** Provided material follows **

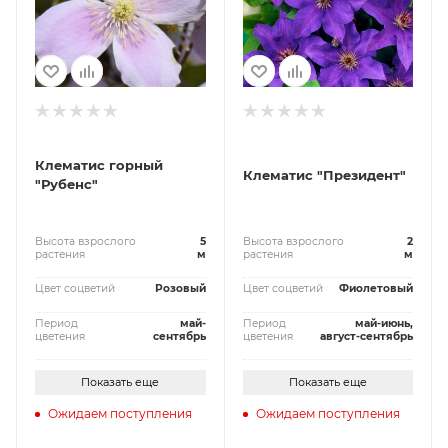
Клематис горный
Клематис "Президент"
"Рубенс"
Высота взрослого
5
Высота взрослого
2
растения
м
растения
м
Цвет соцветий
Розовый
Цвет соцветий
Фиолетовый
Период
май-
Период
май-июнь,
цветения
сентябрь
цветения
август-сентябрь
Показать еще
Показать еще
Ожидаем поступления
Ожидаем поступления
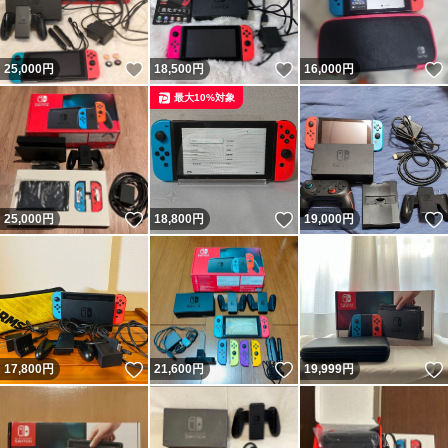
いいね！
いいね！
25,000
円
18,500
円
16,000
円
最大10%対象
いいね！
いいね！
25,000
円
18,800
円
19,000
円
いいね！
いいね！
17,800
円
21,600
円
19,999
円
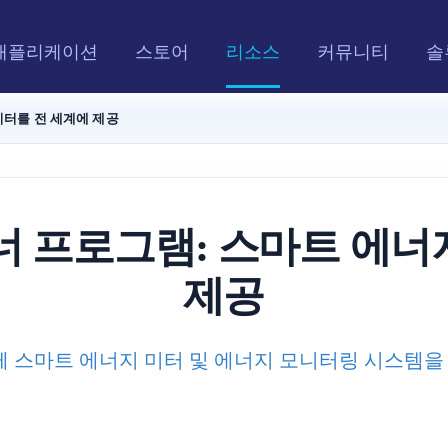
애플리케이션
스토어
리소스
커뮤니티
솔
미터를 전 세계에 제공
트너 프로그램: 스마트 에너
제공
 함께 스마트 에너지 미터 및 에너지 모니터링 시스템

** End of Provided material **

Description of the task:
I'd like the entries above repeated exactly, but without any of their pictures.

Final answer:
Клематис горный
Клематис "Президент"
"Рубенс"
Высота взрослого
5
Высота взрослого
2
растения
м
растения
м
Цвет соцветий
Розовый
Цвет соцветий
Фиолетовый
Период
май-
Период
май-июнь,
цветения
сентябрь
цветения
август-сентябрь
Показать еще
Показать еще
Ожидаем поступления
Ожидаем поступления
いいね！
いいね！
25,000
円
18,500
円
16,000
円
最大10%対象
いいね！
いいね！
25,000
円
18,800
円
19,000
円
いいね！
いいね！
17,800
円
21,600
円
19,999
円
애플리케이션
스토어
리소스
커뮤니티
솔
미터를 전 세계에 제공
트너 프로그램: 스마트 에너
제공
 함께 스마트 에너지 미터 및 에너지 모니터링 시스템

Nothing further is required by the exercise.